Exercise data

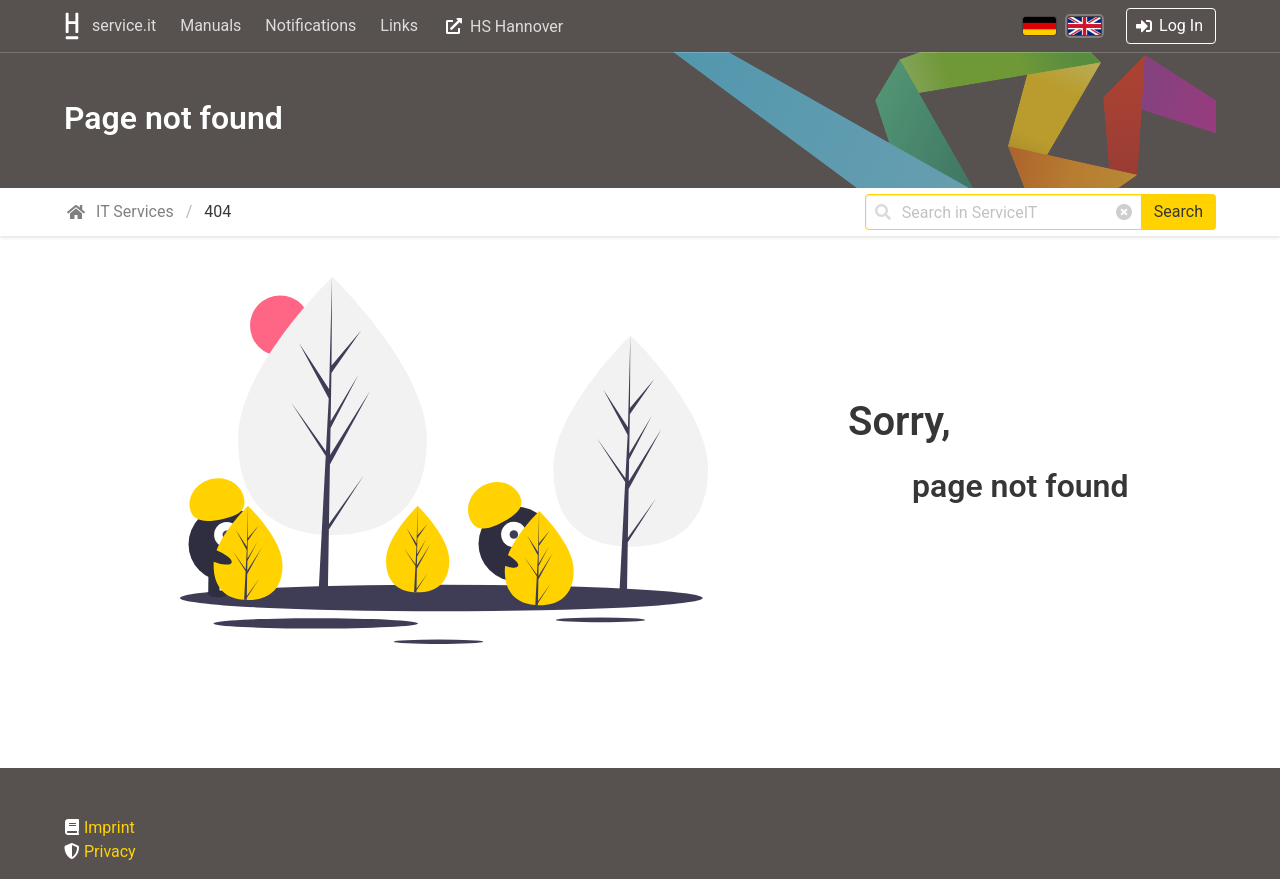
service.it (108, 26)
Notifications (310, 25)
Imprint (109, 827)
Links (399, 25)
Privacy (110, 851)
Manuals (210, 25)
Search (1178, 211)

Problem requirements
Without the images, output all the entries exactly as they stand.

Task response
service.it (108, 26)
Notifications (310, 25)
Imprint (109, 827)
Links (399, 25)
Privacy (110, 851)
Manuals (210, 25)
Search (1178, 211)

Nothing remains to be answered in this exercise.